Data excerpts:
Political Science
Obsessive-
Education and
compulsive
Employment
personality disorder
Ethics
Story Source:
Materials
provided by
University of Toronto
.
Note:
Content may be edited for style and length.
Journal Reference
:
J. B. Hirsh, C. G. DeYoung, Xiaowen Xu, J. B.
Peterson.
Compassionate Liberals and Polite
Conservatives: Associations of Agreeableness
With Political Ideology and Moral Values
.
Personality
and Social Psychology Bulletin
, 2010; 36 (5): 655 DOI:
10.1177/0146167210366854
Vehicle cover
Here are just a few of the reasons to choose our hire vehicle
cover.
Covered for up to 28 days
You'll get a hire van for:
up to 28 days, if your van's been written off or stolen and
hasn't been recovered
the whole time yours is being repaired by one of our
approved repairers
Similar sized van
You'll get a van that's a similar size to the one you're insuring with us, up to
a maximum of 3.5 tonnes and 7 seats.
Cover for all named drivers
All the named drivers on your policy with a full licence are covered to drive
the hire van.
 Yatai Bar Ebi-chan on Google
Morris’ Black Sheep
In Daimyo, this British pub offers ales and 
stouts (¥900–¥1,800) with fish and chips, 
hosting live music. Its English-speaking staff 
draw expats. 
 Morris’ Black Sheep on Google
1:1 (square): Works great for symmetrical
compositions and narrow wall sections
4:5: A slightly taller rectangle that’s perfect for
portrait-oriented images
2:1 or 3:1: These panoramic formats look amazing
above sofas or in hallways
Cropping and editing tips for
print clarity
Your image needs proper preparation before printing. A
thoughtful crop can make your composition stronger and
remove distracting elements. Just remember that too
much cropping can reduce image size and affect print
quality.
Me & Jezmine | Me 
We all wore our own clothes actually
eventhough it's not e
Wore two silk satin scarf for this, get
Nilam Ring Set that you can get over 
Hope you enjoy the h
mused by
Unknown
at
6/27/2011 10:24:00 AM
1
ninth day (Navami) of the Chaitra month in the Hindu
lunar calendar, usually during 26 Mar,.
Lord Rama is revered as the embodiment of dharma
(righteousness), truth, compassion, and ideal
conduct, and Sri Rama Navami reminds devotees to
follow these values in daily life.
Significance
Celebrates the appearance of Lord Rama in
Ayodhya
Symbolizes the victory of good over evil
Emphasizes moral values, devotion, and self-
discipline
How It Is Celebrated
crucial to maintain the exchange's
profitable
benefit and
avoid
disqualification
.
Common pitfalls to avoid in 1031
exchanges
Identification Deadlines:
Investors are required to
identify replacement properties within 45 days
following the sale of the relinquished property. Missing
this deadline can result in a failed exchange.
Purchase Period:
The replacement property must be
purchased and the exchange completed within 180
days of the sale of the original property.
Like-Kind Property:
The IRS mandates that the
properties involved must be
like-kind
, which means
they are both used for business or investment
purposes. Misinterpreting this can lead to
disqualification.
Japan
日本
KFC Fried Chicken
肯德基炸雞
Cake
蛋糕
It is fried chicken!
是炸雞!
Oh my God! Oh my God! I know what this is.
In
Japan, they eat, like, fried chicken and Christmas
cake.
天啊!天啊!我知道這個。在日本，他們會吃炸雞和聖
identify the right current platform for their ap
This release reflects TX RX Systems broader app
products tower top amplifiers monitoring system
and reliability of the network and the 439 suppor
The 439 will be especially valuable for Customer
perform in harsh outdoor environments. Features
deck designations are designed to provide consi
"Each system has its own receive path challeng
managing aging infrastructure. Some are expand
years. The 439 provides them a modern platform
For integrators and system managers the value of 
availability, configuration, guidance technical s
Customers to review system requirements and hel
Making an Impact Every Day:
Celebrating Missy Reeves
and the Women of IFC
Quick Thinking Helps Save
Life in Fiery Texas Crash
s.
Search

• [Directions] Determine how many lines of the entries contain the string "Rama", and reply with nothing but the number.

• [Response to the exercise] 3